Il découle de ce qui précède que l’état du droit n’est pas certain à savoir si l’état parental est inclus ou non dans la notion d’état civil prévu à la Charte québécoise.


  1. L.R.C. 1985, Ch. H-6.
  2. Smolik c. Seaspan Marine Corporation, 2021 TCDP 11 (CanLII).
  3. Canada (Procureur général) c. Johnstone, 2014 CAF 110.
  4. Québec (Commission des droits de la personne et des droits de la jeunesse) c. Bombardier Inc. (Bombardier Aéronautique Centre de formation), 2015 CSC 39, par. 56.
  5. Colombie-Britannique (Public Service Employee Relations Commission) c. BCGSEU, [1999] 3 R.C.S. 3 [arrêt « Meiorin »] et Colombie-Britannique (Superintendent of Motor Vehicles) c. Colombie-Britannique (Council of Human Rights), [1999] 3 R.C.S. 868.
  6. Charte des droits et libertés de la personne, RLRQ, c. C -12.
  7. Beauchesne c. Syndicat des cols bleus regroupés de Montréal (SCFP – 301), 2013 QCCA 2069; Syndicat des intervenantes et intervenants de la santé Nord-Est québécois (SIISNEQ) (CSQ) c. Centre de santé et de services sociaux de la Basse-Côte-Nord, 2010 QCCA 497.
  8. Commission des droits de la personne et des droits de la jeunesse (Potter et autres) c.
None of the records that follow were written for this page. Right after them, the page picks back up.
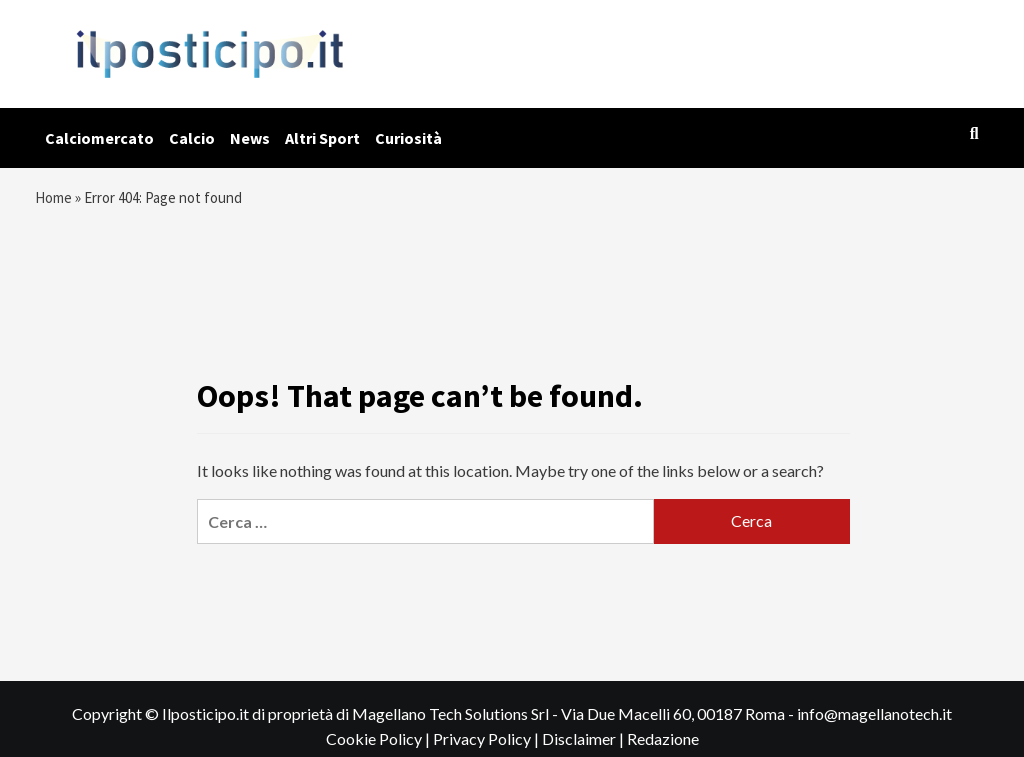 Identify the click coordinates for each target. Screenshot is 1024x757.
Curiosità (408, 138)
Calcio (192, 138)
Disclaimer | (584, 746)
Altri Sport (322, 138)
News (250, 138)
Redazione (663, 746)
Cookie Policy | (379, 746)
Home (56, 200)
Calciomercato (99, 138)
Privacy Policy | (487, 746) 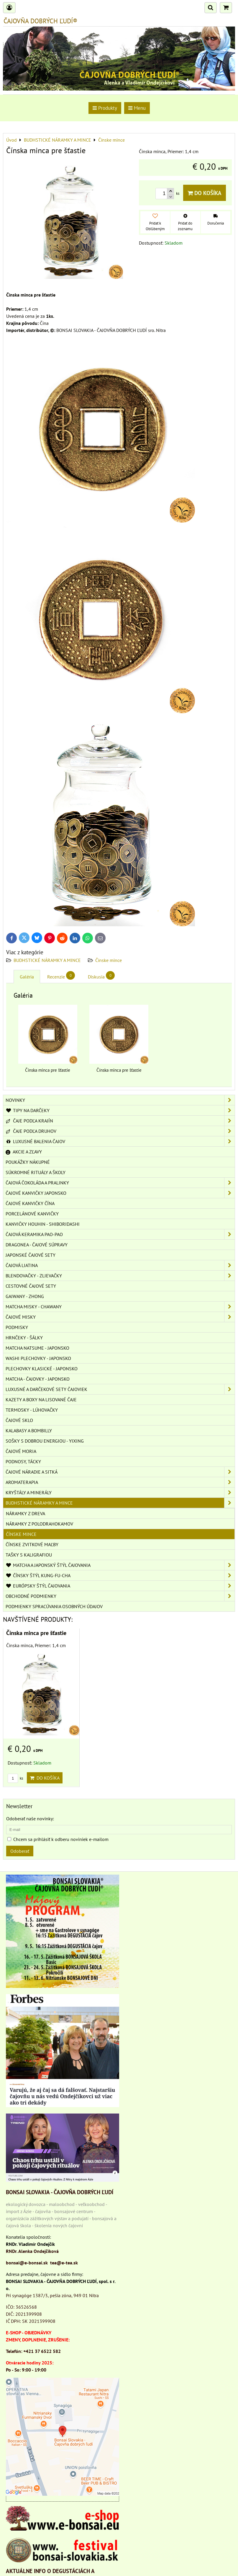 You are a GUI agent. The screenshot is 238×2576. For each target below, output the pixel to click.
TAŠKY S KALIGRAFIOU (29, 1555)
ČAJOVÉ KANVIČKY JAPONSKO (120, 1193)
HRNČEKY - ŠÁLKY (24, 1338)
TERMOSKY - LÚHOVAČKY (32, 1410)
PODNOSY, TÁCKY (23, 1461)
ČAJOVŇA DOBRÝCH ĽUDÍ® (40, 21)
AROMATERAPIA (120, 1482)
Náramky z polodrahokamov (39, 1524)
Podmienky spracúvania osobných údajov (54, 1606)
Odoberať (19, 1851)
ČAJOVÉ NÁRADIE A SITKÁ (120, 1472)
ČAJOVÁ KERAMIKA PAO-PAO (120, 1234)
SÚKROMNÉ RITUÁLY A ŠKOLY (35, 1172)
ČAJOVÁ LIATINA (120, 1265)
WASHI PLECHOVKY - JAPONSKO (38, 1358)
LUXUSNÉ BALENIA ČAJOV (120, 1141)
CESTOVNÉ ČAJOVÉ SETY (31, 1286)
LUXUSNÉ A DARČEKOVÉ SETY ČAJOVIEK (120, 1389)
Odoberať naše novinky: (30, 1818)
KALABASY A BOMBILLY (29, 1430)
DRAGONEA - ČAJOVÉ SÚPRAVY (37, 1245)
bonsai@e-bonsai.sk (27, 2263)
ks (15, 1778)
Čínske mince (108, 960)
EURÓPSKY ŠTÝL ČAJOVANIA (120, 1586)
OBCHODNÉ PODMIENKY (120, 1596)
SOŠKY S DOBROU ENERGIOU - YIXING (45, 1441)
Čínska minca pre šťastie (36, 1632)
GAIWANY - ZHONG (25, 1296)
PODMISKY (17, 1327)
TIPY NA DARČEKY (120, 1110)
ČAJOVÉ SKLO (19, 1420)
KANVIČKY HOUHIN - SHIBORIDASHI (43, 1224)
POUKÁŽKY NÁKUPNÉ (28, 1162)
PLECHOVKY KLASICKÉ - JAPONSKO (42, 1369)
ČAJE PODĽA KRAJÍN (120, 1121)
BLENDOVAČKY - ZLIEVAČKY (120, 1276)
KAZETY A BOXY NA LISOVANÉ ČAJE (41, 1399)
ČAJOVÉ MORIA (21, 1451)
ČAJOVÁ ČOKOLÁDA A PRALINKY (120, 1183)
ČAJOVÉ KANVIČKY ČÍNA (30, 1203)
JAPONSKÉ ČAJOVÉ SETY (30, 1255)
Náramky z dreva (25, 1513)
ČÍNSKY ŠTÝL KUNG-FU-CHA (120, 1575)
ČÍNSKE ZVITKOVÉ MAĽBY (32, 1544)
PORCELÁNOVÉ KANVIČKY (32, 1214)
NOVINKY (120, 1100)
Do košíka (204, 193)
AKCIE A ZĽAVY (24, 1152)
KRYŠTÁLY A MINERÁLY (120, 1492)
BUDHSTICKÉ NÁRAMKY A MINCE (47, 960)
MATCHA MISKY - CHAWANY (120, 1307)
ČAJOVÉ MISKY (120, 1317)
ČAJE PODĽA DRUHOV (120, 1131)
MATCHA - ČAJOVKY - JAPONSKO (38, 1379)
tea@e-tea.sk (64, 2263)
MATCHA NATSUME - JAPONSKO (37, 1348)
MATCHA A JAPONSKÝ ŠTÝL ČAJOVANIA (120, 1565) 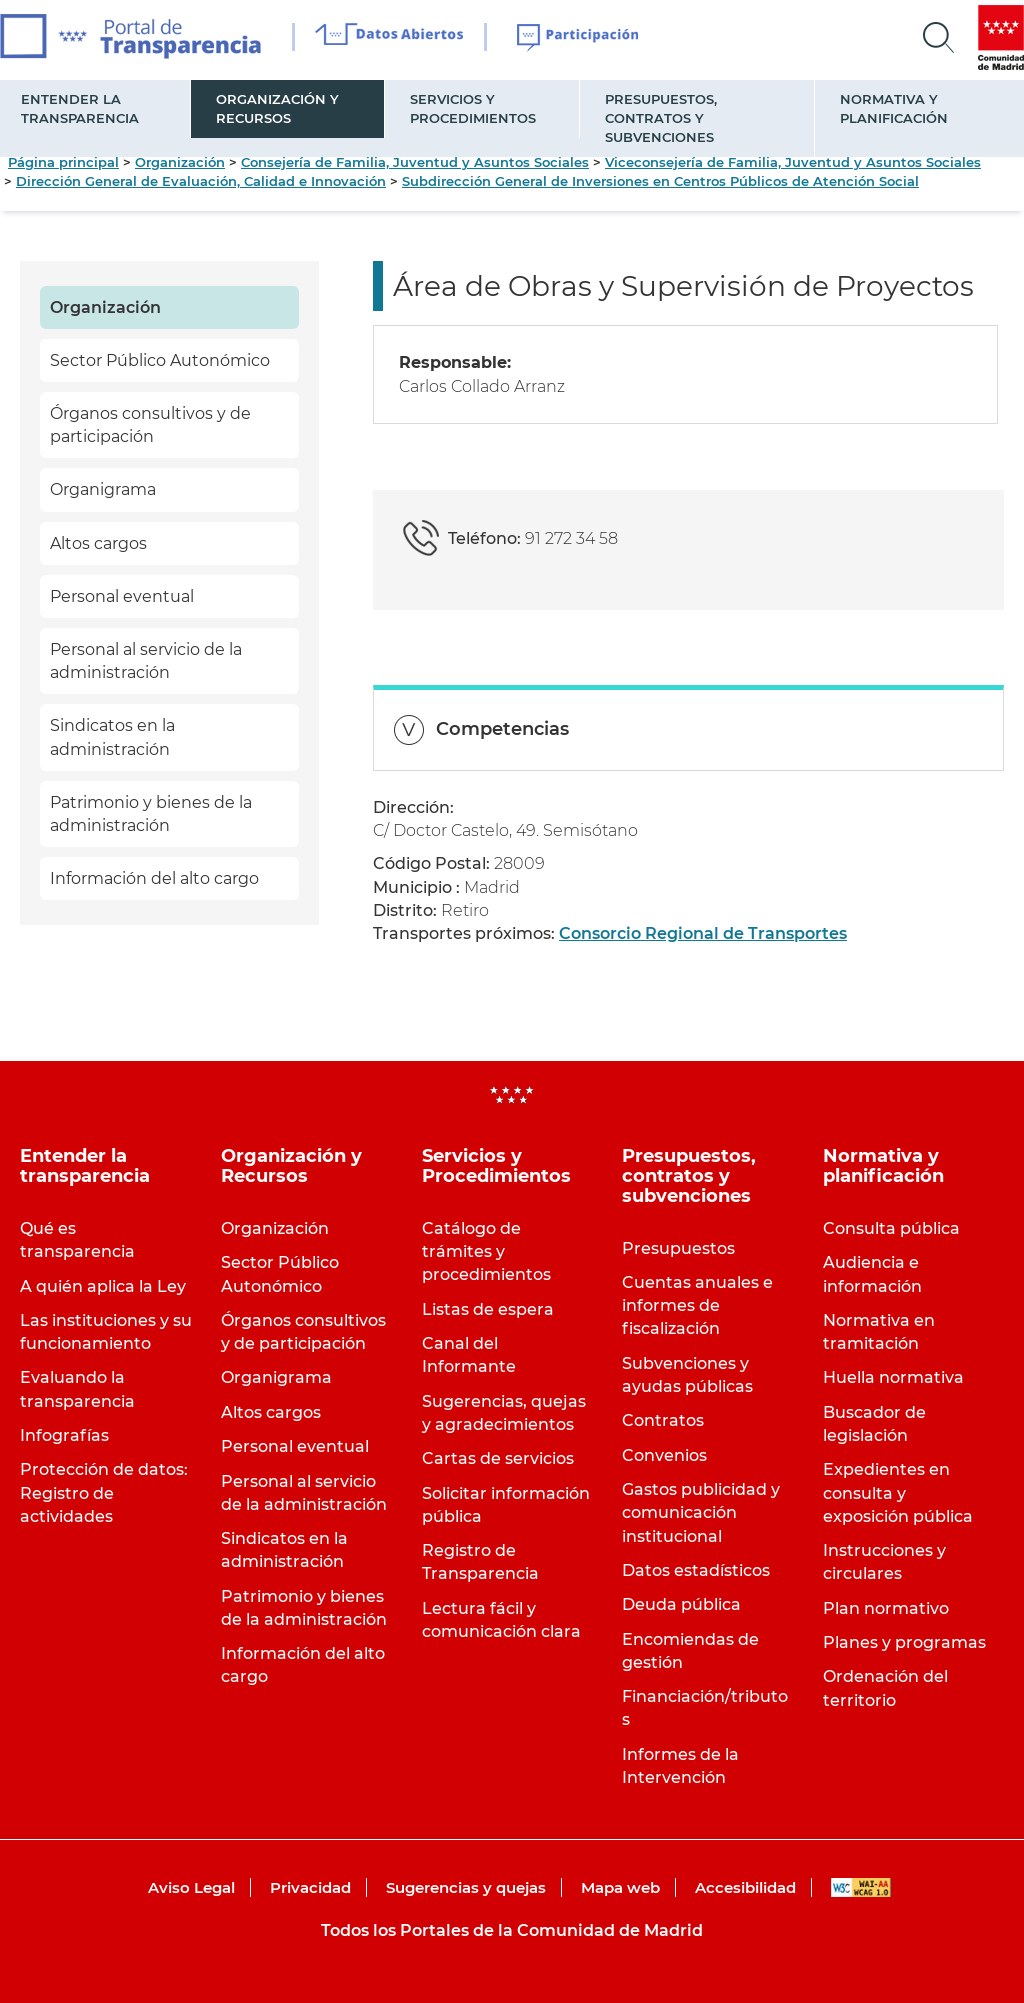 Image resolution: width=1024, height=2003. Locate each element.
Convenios (664, 1455)
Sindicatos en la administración (112, 737)
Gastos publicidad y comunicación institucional (701, 1512)
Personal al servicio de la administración (146, 661)
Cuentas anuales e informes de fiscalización (697, 1305)
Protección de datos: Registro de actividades (104, 1492)
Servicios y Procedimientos (473, 108)
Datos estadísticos (696, 1570)
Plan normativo (886, 1608)
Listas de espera (488, 1309)
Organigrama (103, 489)
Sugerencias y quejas (466, 1887)
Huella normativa (893, 1377)
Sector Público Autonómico (160, 360)
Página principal (63, 162)
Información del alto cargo (154, 878)
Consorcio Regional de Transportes (703, 933)
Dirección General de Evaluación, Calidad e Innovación (201, 181)
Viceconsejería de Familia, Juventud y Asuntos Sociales (793, 162)
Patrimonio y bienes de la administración (151, 814)
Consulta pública (891, 1228)
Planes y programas (904, 1642)
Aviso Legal (191, 1887)
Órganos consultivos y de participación (150, 425)
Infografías (64, 1435)
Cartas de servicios (498, 1458)
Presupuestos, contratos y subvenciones (661, 118)
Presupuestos (678, 1248)
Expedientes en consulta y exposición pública (898, 1492)
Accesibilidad (745, 1887)
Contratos (663, 1420)
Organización (180, 162)
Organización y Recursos (277, 108)
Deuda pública (681, 1604)
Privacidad (310, 1887)
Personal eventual (122, 596)
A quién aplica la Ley (103, 1286)
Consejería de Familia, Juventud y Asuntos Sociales (415, 162)
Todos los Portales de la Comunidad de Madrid (512, 1930)
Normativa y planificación (894, 108)
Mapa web (620, 1887)
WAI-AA (861, 1887)
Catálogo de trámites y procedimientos (486, 1251)
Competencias (502, 729)
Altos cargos (98, 543)
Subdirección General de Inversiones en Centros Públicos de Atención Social (660, 181)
Petite Académie (9139-2167 Québec inc.), 2016 QCTDP 15, par. 141; Commission des droits de la personne et des droits de la jeunesse (Pheneus et autres) c. Fornella, 2018 QCTDP 3, par. 27; Commission des droits de la personne et des droits de la jeunesse (Boismenu et autres) c. 9233-6502 Québec inc. (Le Balthazar Centropolis) et autres, 2019 QCTDP 30, par. 72; Taoussi c. Taranovskaya Tsarevsky, 2020 QCTDP 7, par. 40.
  9. Commission des droits de la personne (Drouin) c. Whittom, T.D.P.Q., 1993-12-21; appel rejeté pour d’autres raisons, C.A., 1997-05-28 : le Tribunal des droits de la personne a conclu que la structure monoparentale ou biparentale des familles est un des éléments compris dans l’état civil prévu à l’article 10 de la Charte. Ce principe a été affirmé de nouveau dans des décisions postérieures (Commission des droits de la personne (Bertrand) c. Dion, T.D.P.Q., 1994-12-19; E.G. c. Reid, 2007 QCCS 3675; appel accueilli pour d’autres raisons, 2009 QCCA 2086).
  10. Laroche c. Lamothe, 2018 QCCA 1726, par. 47.
  11. Id., par. 49 à 51.
  12. Syndicat canadien de la fonction publique, section locale 3333 c. Martin, 2021 QCCS 4894.
  13. Syndicat des intervenantes et intervenants de la santé Nord-Est québécois (SIISNEQ) (CSQ) c. Centre de santé et de services sociaux de la Basse-Côte-Nord, 2010 QCCA 497.